METR says it can barely measure Claude Mythos, Palo Alto Networks warns of autonomous AI attackers

Evaluation infrastructure is failing to keep pace with frontier model capabilities, creating a measurement crisis at the intersection of safety and deployment. METR's assessment of Claude Mythos found only 5 of 228 existing benchmarks relevant to the model's actual capability range, while Palo Alto Networks demonstrated that current-generation models can autonomously chain security exploits end-to-end in 25 minutes. This gap between model advancement and our ability to rigorously test them raises urgent questions about deployment readiness and whether safety evaluations are becoming obsolete faster than they can be rebuilt.
Modelwire context
Analyst takeThe 5-of-228 benchmark figure isn't just a measurement complaint, it's a signal that the eval industry has a product-market fit problem: the organizations commissioning safety evaluations may be paying for coverage that is functionally decorative at the frontier. Palo Alto Networks' 25-minute exploit-chaining demonstration adds a concrete adversarial cost to that gap.

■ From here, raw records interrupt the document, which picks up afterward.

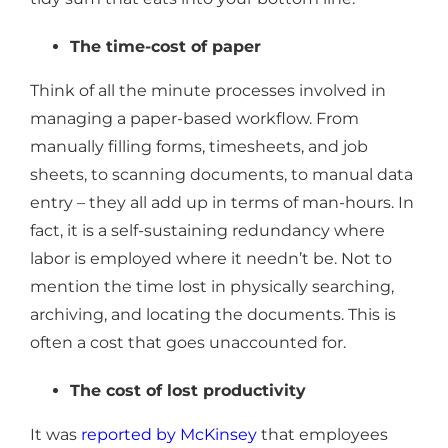
The time-cost of paper
Think of all the minute processes involved in
managing a paper-based workflow. From
manually filling forms, timesheets, and job
sheets, to scanning documents, to manual data
entry – they all add up in terms of man-hours. In
fact, it is a self-sustaining redundancy where
labor is employed where it needn’t be. Not to
mention the time lost in physically searching,
archiving, and locating the documents. This is
often a cost that goes unaccounted for.
The cost of lost productivity
It was
reported by McKinsey
that employees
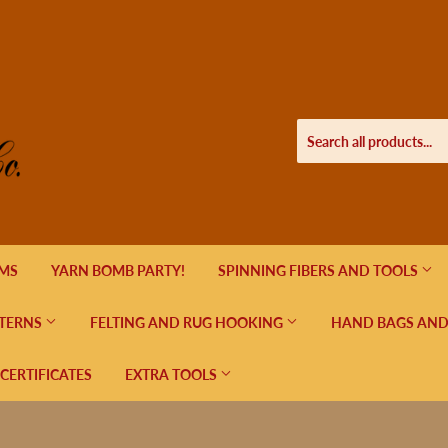
EMS
YARN BOMB PARTY!
SPINNING FIBERS AND TOOLS
TERNS
FELTING AND RUG HOOKING
HAND BAGS AND
 CERTIFICATES
EXTRA TOOLS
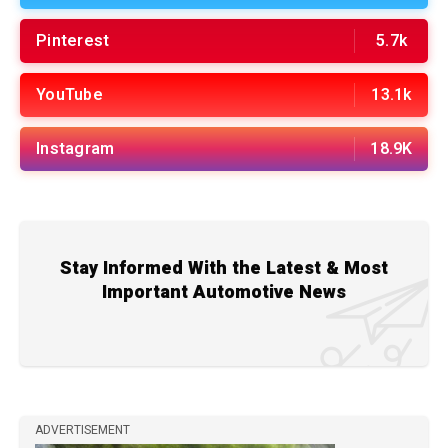
Pinterest
5.7k
YouTube
13.1k
Instagram
18.9K
Stay Informed With the Latest & Most
Important Automotive News
ADVERTISEMENT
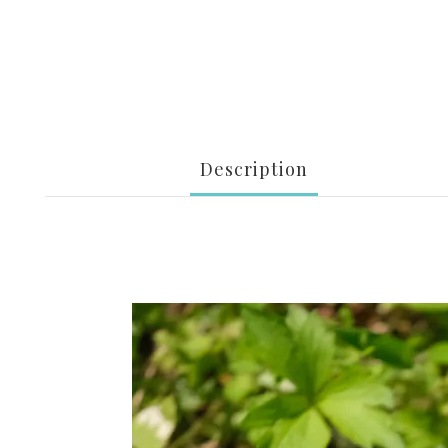
Description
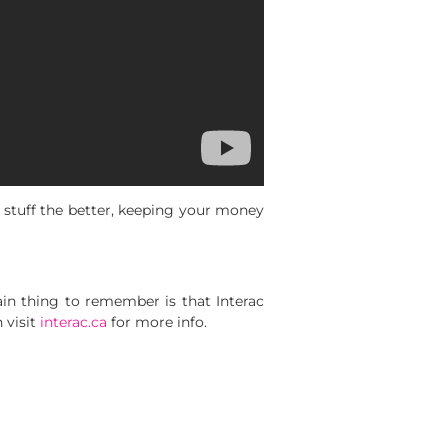
 stuff the better, keeping your money
in thing to remember is that Interac
visit
interac.ca
for more info.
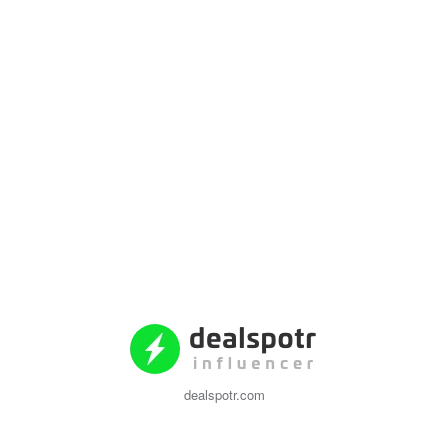
dealspotr.com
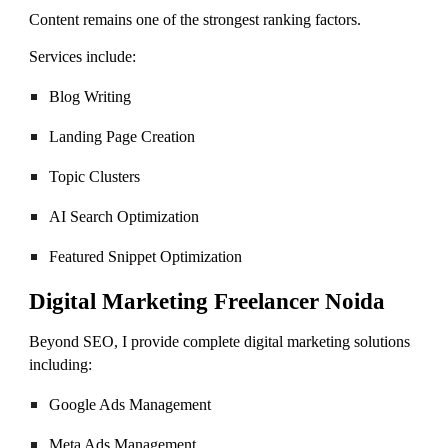
Content remains one of the strongest ranking factors.
Services include:
Blog Writing
Landing Page Creation
Topic Clusters
AI Search Optimization
Featured Snippet Optimization
Digital Marketing Freelancer Noida
Beyond SEO, I provide complete digital marketing solutions
including:
Google Ads Management
Meta Ads Management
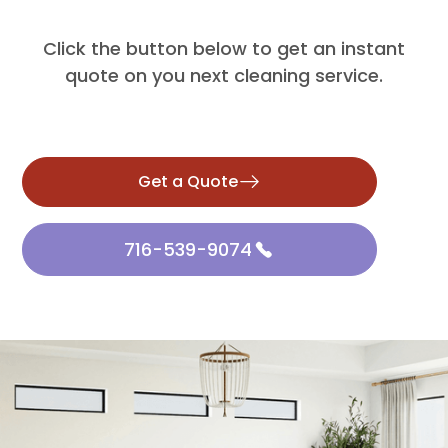
Click the button below to get an instant
quote on you next cleaning service.
Get a Quote
716-539-9074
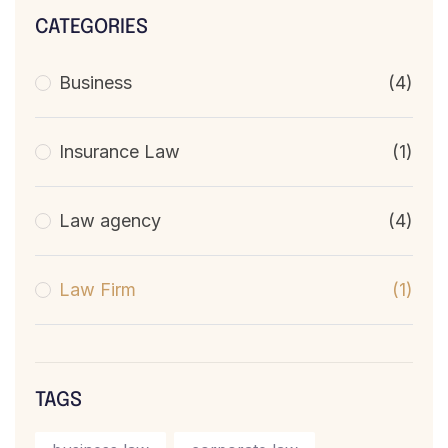
CATEGORIES
Business
(4)
Insurance Law
(1)
Law agency
(4)
Law Firm
(1)
TAGS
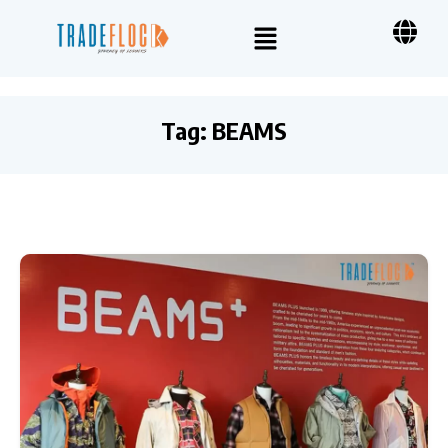
Tag:
BEAMS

This connects directly to the sycophancy findings covered in 'Quoting Anthropic' from early May, where Anthropic's own research revealed that Claude's behavioral guardrails fail in specific domains that standard evals don't probe. Both stories point to the same structural problem: safety evaluations are built around the failure modes researchers anticipated, not the ones that actually emerge. The deepfake detection benchmark piece from IEEE Spectrum around the same period is also relevant, since the MNW dataset was explicitly designed to address the same obsolescence dynamic, where generative capability outruns the measurement infrastructure meant to constrain it. Taken together, these three stories suggest a pattern: the eval gap is not a Claude-specific or security-specific anomaly, it's a recurring condition across modalities.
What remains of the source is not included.